There is a real difference between "May I send you an email?" and "Can I send you an email." And I'm not just talking about which question to ask your prospective subscriber.
In case you're wondering now that I've mentioned it, WordTask defines "may" as expressing permission or possibility, while "can" expresses ability.
In email marketing, the first question … "May I send you an email?" is the essential question you're asking your prospect subscriber when getting permission to send her an email. This is where you need to be really clear about what you're asking permission to send, and she needs to be really clear about what she's giving you permission to send.

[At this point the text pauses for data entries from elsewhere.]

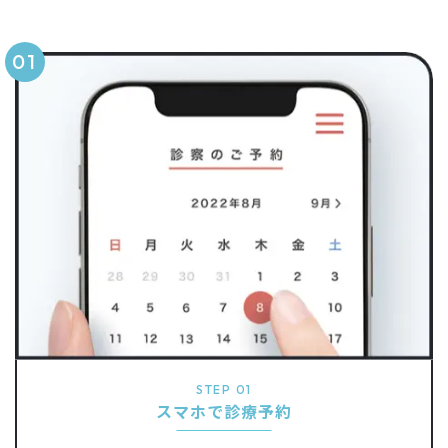
STEP 01
スマホで診療予約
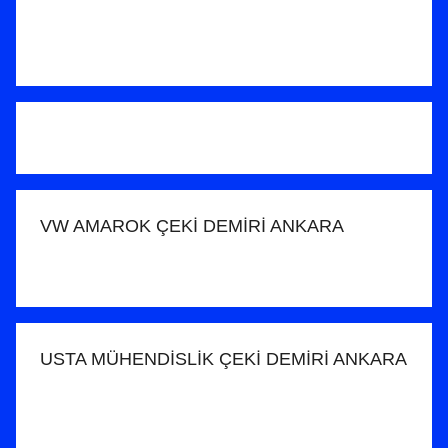
n
d
e
r
i
l
m
i
ş
VW AMAROK ÇEKİ DEMİRİ ANKARA
USTA MÜHENDİSLİK ÇEKİ DEMİRİ ANKARA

The "Can I send you an email" is an entirely different story. Your ability to actually deliver the email is, however, still still a bit of permission. Not so much the asking permission … the "May I?" Because there's really no one to ask permission of … but the finding out through testing whether you can actually get the email to move all the way from your "out basket" to your intended recipient's "in basket."
This is the more technical side of email marketing, and it can be much trickier.
The "can" for email marketing consists of whether your prospect subscriber has the right kind of software to receive your email in the format you've designed it … and … (the part about finding out if you got permission without saying "Mother may I?") Is whether you can (have the ability to) get your content and layout to pass through the permission police of the numerous spam filters currently used by Internet Service Providers (ISP's) as well as any additional filters added by your prospect subscriber.
The first part of the "Can …" in terms of whether your subscriber can actually read what you send is getting something easier, as computer operating systems and software upgrades now permit most email users to read HTML, PDF and text. However, it's certainly not 100%, so part of your "May I send you emails?" questionnaire is "In what format would you like to receive your emails?" so you will know what she can read on her computer, as well as what she may prefer.
The second part of "Can I" (your ability to physically get the email delivered) also involves an action on her part and that is … she must "whitelist" you … or add you to her acceptable contacts list, as well as confirm the opt-in, so that your emails will not automatically be sent to her "junk mail."
Now that you've gotten that far, the last barrier on the "Can you get the email through" is the most difficult … and quite frankly, may best be left to the experts. Especially if you're quickly developing a large email list. The experts at getting past the spam filters are email marketing services, who act as your agent, have developed a "relationship" with the ISP's. They know and understand what words, phrases, graphics, and other testing criteria may cause your messages to be considered "spam," and cause them to be blocked before they can be received.
At Toptenreviews.com, you can see that the three highest ranked email marketing services are Icontact, Benchmark, and ConstantContact. They are not the only email marketing companies that you might consider, but using someone in this field can make a significant difference in whether your email message can get through to the intended recipient's inbox.
There you have it. Once you have permission, you may send the email. And, once you understand the formats and filters, (and probably obtained a little professional assistance) you can get your emails into the proper inbox.